Even before the marriage legislation, LGBTQ artists in Taiwan enjoyed a level of creative freedom denied to their counterparts in many parts of Asia.

Beyond the legal rights of expression enshrined in its constitution, Taiwan ranked 34th in the world (and 2nd in Asia, after Thailand) in a gay happiness index based on the experiences of 115,000 men from around the world. A recent report on workplace equality by the island’s oldest registered LGBTQ organization, Taiwan Tongzhi Hotline Association, found that the territory’s art sector was among the industries in which respondents felt “most comfortable” about coming out to co-workers.

Coupled with the island’s generous public arts funding, this atmosphere has produced a welcoming environment for LGBTQ art. And in 2017, just months after Taiwan’s constitutional court paved the way for the marriage law by declaring same-sex marriage a legal right, the gay art scene was afforded rare mainstream attention with the exhibition “Spectrosynthesis – Asian LGBTQ Issues and Art Now.”

Ku Fu-Sheng's 1983 "The Room at the Top of the Stairs," on show at the Museum of Contemporary Art, Taipei, in 2017.
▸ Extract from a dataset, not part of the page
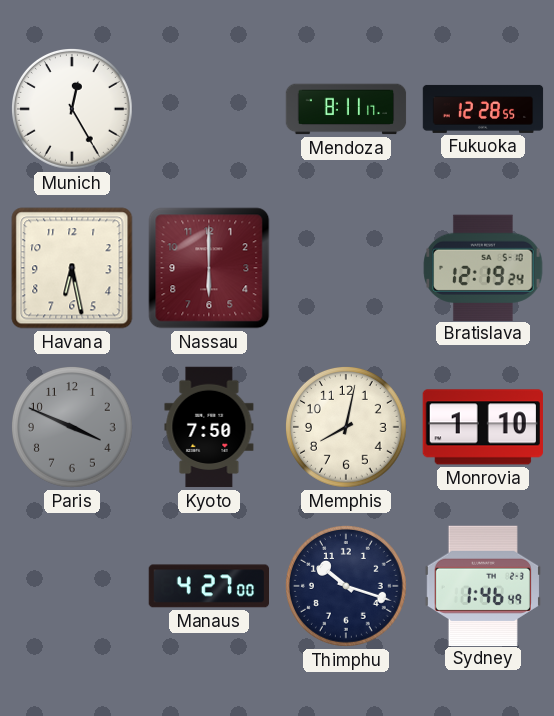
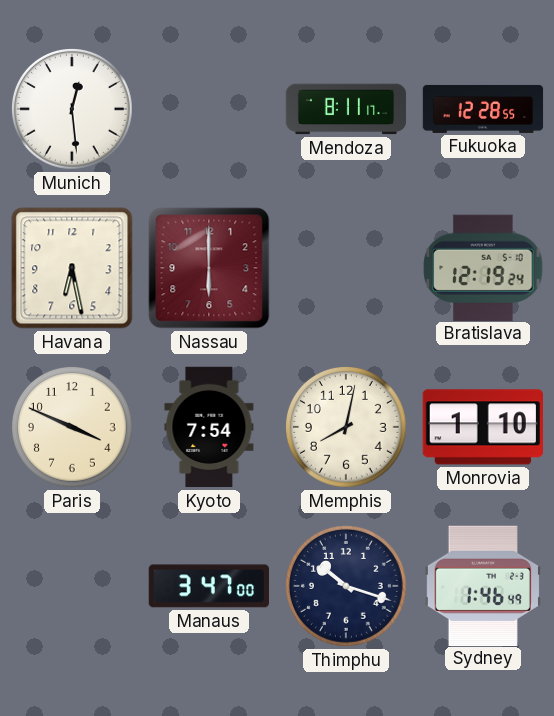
Munich: 12:25 -> 12:29
Paris dial: grey -> cream
Kyoto: 7:50 -> 7:54
Manaus: 4:27 -> 3:47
Billed as Asia’s first major LGBTQ art show, the program featured over 50 works by 22 artists (from places including Hong Kong, mainland China and Singapore, as well as the Asian diaspora) addressing a range of topics, from forbidden love to sexual violence. Staging the show at a large public institution, Taipei’s Museum of Contemporary Art (MOCA), meant that LGBTQ art had a rare opportunity to reach mainstream audiences, according to Patrick Sun, founder of the non-profit organization behind the show, Sunpride Foundation.
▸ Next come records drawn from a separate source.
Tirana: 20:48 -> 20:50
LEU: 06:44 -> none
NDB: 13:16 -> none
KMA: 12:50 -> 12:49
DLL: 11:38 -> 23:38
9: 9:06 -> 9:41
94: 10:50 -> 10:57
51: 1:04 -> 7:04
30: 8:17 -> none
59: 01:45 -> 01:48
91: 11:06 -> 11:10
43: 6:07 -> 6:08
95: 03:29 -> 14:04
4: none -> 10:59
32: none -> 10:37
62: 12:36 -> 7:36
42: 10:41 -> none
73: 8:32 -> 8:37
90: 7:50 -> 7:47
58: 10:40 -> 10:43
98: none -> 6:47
“If we do a show at a private gallery then I’m sure all my friends would come,” he said in a phone interview from Hong Kong, where he’s based. “But we want to talk to the general public.”

A ‘political victory’

For one of the show’s participants, 44-year-old avant-garde filmmaker Su Hui-Yu (no relation to Su Misu), the show represented a “political victory” that proved especially heartening for young artists.

“In Taiwan, it represented the changing of the wave (that) even a public museum would love to curate the show. It’s more symbolic in a political dimension than in (an) artistic one. But I think it encouraged art students a lot.”

A still from "Nue Quan" by Su Hui-Yu, an artist who explores LGBTQ issues and themes in his work.

For Su’s generation, however, the gay art scene has long been flourishing. Although straight, his work has often explored LGBTQ topics. One of his most recent projects saw Su film unrealized scenes from “The Glamorous Boys of Tang,” a homoerotic fantasy movie featuring orgies, killings and an exorcism, that was released without parts of the original screenplay, as Su believes they were deemed inappropriate in conservative 1980s Taiwan.

“There was already a strong tradition of queer study (and) queer art in Taiwan since the 1990s (and) since the lifting of martial law,” he said, over email, of the repressive military rule that formally ended in 1987.